Work to be completed => All entries should be output exactly as they stand.

Supplied material =>
....

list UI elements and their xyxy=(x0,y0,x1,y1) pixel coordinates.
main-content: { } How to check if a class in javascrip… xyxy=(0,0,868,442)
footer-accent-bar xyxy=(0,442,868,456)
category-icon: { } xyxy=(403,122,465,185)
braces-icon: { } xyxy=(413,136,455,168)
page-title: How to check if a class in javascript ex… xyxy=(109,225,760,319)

....

Output of the exercise =>
list UI elements and their xyxy=(x0,y0,x1,y1) pixel coordinates.
main-content: { } How to check if a class in javascrip… xyxy=(0,0,868,442)
footer-accent-bar xyxy=(0,442,868,456)
category-icon: { } xyxy=(403,122,465,185)
braces-icon: { } xyxy=(413,136,455,168)
page-title: How to check if a class in javascript ex… xyxy=(109,225,760,319)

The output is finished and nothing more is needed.